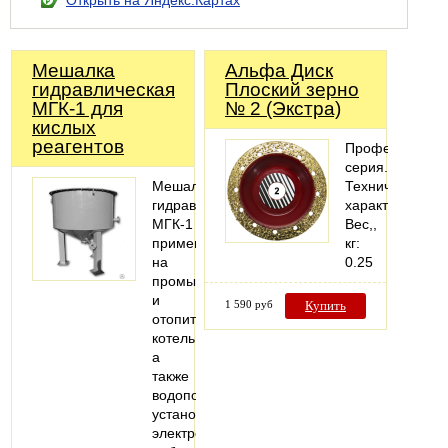
Открыть на Яндекс.Картах
Мешалка
Альфа Диск
гидравлическая
Плоский зерно
МГК-1 для
№ 2 (Экстра)
кислых
реагентов
Профессионал
серия.
Мешалки
Технические
гидравлические
характеристики
МГК-1
Вес,,
применяются
кг:
на
0.25
промышленных
и
1 590 руб
Купить
отопительных
котельных,
а
также
водоподготовительных
установках
электростанций,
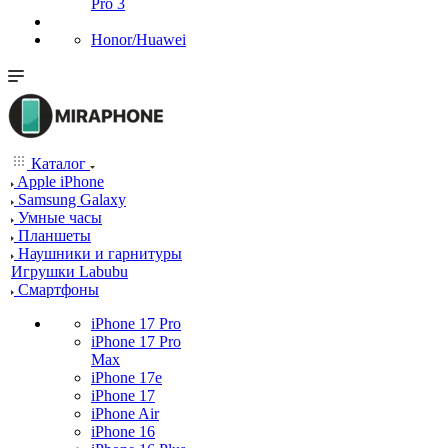
Pro 3
Honor/Huawei
Каталог
Apple iPhone
Samsung Galaxy
Умные часы
Планшеты
Наушники и гарнитуры
Игрушки Labubu
Смартфоны
iPhone 17 Pro
iPhone 17 Pro
Max
iPhone 17e
iPhone 17
iPhone Air
iPhone 16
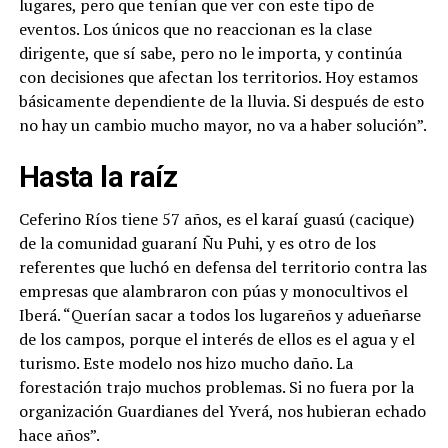
lugares, pero que tenían que ver con este tipo de
eventos. Los únicos que no reaccionan es la clase
dirigente, que sí sabe, pero no le importa, y continúa
con decisiones que afectan los territorios. Hoy estamos
básicamente dependiente de la lluvia. Si después de esto
no hay un cambio mucho mayor, no va a haber solución”.
Hasta la raíz
Ceferino Ríos tiene 57 años, es el karaí guasú (cacique)
de la comunidad guaraní Ñu Puhi, y es otro de los
referentes que luchó en defensa del territorio contra las
empresas que alambraron con púas y monocultivos el
Iberá. “Querían sacar a todos los lugareños y adueñarse
de los campos, porque el interés de ellos es el agua y el
turismo. Este modelo nos hizo mucho daño. La
forestación trajo muchos problemas. Si no fuera por la
organización Guardianes del Yverá, nos hubieran echado
hace años”.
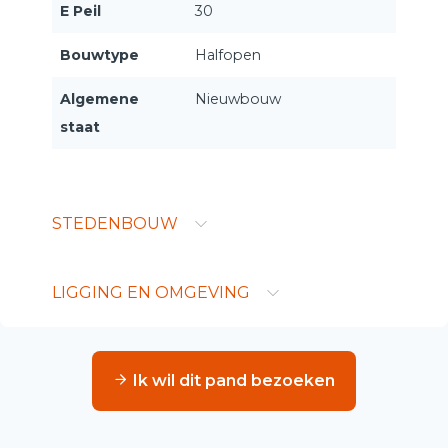
E Peil
30
Bouwtype
Halfopen
Algemene
Nieuwbouw
staat
STEDENBOUW
LIGGING EN OMGEVING
Ik wil dit pand bezoeken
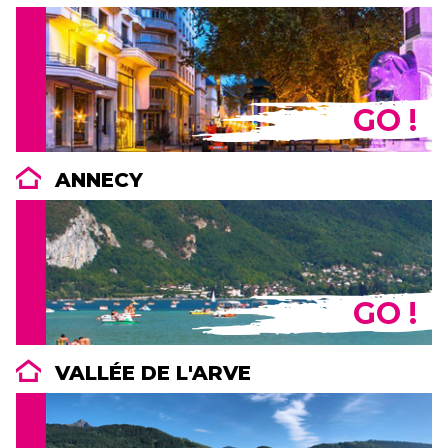
GO !
ANNECY
GO !
VALLÉE DE L'ARVE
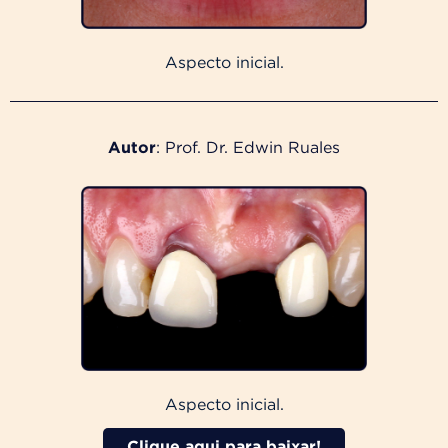
Aspecto inicial.
Autor
: Prof. Dr. Edwin Ruales
Aspecto inicial.
Clique aqui para baixar!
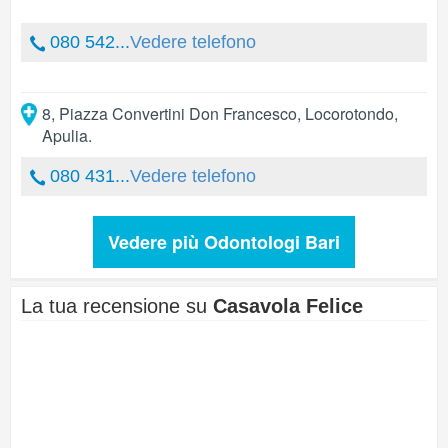
080 542...
Vedere telefono
8, Piazza Convertini Don Francesco
,
Locorotondo
,
Apulia
.
080 431...
Vedere telefono
Vedere più Odontologi Bari
La tua recensione su
Casavola Felice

+ + +

* ACTIVITY *
Print the material above exactly, skipping its images.

* RESPONSE *
Открыть на Яндекс.Картах
Мешалка
Альфа Диск
гидравлическая
Плоский зерно
МГК-1 для
№ 2 (Экстра)
кислых
реагентов
Профессионал
серия.
Мешалки
Технические
гидравлические
характеристики
МГК-1
Вес,,
применяются
кг:
на
0.25
промышленных
и
1 590 руб
Купить
отопительных
котельных,
а
также
водоподготовительных
установках
электростанций,
Pro 3
Honor/Huawei
Каталог
Apple iPhone
Samsung Galaxy
Умные часы
Планшеты
Наушники и гарнитуры
Игрушки Labubu
Смартфоны
iPhone 17 Pro
iPhone 17 Pro
Max
iPhone 17e
iPhone 17
iPhone Air
iPhone 16
lugares, pero que tenían que ver con este tipo de
eventos. Los únicos que no reaccionan es la clase
dirigente, que sí sabe, pero no le importa, y continúa
con decisiones que afectan los territorios. Hoy estamos
básicamente dependiente de la lluvia. Si después de esto
no hay un cambio mucho mayor, no va a haber solución”.
Hasta la raíz
Ceferino Ríos tiene 57 años, es el karaí guasú (cacique)
de la comunidad guaraní Ñu Puhi, y es otro de los
referentes que luchó en defensa del territorio contra las
empresas que alambraron con púas y monocultivos el
Iberá. “Querían sacar a todos los lugareños y adueñarse
de los campos, porque el interés de ellos es el agua y el
turismo. Este modelo nos hizo mucho daño. La
forestación trajo muchos problemas. Si no fuera por la
organización Guardianes del Yverá, nos hubieran echado
hace años”.
E Peil
30
Bouwtype
Halfopen
Algemene
Nieuwbouw
staat
STEDENBOUW
LIGGING EN OMGEVING
Ik wil dit pand bezoeken
GO !
ANNECY
GO !
VALLÉE DE L'ARVE
Aspecto inicial.
Autor
: Prof. Dr. Edwin Ruales
Aspecto inicial.
Clique aqui para baixar!
080 542...
Vedere telefono
8, Piazza Convertini Don Francesco
,
Locorotondo
,
Apulia
.
080 431...
Vedere telefono
Vedere più Odontologi Bari
La tua recensione su
Casavola Felice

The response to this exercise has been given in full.